C'est un type, ma tante. Je vous la ferai connaître. Grande, encore belle sous ses cheveux blancs, généreuse, intelligente et fantasque, elle dépense tous ses revenus en bonnes œuvres. Elle déteste ma belle-mère et l'intimide; c'est curieux et amusant à voir. Quand ses réceptions de famille sont émaillées de quelques étrangers, le maître des cérémonies – lisez valet de chambre – passe discrètement entre les groupes, au salon, avant le dîner, pour remettre une carte sur laquelle est écrit: «Monsieur du Rand» – ma tante ne peut se résoudre à ne pas ennoblir tous les gens qu'elle fréquente – «est prié de se mettre à table à la droite de madame da Borde et d'offrir son bras à madame de Nières».

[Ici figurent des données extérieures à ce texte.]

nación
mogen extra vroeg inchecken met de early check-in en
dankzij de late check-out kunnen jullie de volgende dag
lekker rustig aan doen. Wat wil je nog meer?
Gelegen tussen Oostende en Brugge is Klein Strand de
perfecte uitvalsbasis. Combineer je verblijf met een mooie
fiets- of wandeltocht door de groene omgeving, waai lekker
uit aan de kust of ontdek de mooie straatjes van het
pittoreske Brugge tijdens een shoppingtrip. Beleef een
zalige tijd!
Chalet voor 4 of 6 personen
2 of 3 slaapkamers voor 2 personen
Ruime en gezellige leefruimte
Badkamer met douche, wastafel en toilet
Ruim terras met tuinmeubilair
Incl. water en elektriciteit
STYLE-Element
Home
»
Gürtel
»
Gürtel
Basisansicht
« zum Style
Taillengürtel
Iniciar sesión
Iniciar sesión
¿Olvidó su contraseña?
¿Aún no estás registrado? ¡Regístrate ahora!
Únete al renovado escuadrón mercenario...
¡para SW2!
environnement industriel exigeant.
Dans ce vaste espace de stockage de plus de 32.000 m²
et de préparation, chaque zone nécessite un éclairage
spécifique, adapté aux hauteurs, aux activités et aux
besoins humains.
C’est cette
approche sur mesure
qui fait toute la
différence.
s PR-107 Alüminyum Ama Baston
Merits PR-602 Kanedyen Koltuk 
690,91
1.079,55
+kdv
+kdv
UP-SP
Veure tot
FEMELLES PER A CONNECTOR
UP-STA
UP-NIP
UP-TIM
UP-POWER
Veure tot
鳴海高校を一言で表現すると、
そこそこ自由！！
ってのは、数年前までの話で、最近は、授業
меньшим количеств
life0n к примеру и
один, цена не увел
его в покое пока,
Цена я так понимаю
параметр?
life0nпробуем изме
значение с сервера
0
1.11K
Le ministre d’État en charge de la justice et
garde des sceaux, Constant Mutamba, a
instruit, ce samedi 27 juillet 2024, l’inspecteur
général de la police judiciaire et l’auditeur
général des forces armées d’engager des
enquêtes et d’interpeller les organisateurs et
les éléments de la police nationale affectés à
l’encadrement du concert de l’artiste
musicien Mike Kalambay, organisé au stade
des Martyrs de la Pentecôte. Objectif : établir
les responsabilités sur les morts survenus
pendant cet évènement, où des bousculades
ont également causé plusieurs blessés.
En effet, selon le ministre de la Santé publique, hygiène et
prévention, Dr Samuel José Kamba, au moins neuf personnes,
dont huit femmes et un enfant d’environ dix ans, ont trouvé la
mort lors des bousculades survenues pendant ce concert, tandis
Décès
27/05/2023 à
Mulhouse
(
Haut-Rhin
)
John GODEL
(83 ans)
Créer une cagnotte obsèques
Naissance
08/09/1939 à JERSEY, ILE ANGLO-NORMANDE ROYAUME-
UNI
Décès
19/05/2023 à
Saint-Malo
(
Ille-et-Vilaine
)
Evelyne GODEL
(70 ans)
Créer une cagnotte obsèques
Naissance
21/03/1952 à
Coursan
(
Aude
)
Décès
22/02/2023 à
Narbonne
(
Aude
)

Et M. Durand, madame Deborde, madame Danières, l'espagnolisée pour un soir, se troublent, se perdent en lisant trop attentivement leurs petites pancartes; cela amène les confusions les plus drolatiques, tandis que ma tante, très digne, froissée de leurs maladresses, murmure: «Pas l'habitude des cours…» et que nous faisons des efforts surhumains, nous autres jeunes, pour ne pas mourir de fou rire.

Une idée? Si vous veniez à Nimerck avec nous? Gérald nous quittera là pour aller s'embarquer à Cherbourg.

Cela distraira un peu ma pauvre maman de son chagrin, d'avoir à s'occuper d'un hôte.

Je serais ravie de voyager ces quelques heures avec vous; mais ça ne s'arrange pas, hein? Avez-vous remarqué comme rien n'est favorable à nos désirs, à nos joies dans la vie? Quel dommage de passer son temps à dire: quel dommage!

Adieu; je me fais l'effet d'un Jérémie de poche. Adieu. Vraiment, vous ne pouvez pas partir vendredi?

Me voilà subissant envers vous une loi d'attraction bien extraordinaire… ne devrais-je pas être un peu fâchée, indiscipliné ami? Adieu, adieu. Ce sentiment peut durer indéfiniment entre nous – je veux dire l'espace d'un matin, ce qui est énorme.

Adieu, adieu, adieu! cette fois, c'est sérieux. Adieu, monsieur mon ami, pensez, travaillez; ne vous contentez pas de traîner votre nonchalance dans des lieux selects, et d'accrocher des cœurs de femme au bout de vos éperons; ne donnez ni votre âme, ni votre esprit à la foule, cette cohue insupportable, sans cœur, sans bonté, sans distinction et sans joie.

C'est la grâce que je vous souhaite en vous disant amen et en serrant affectueusement votre main.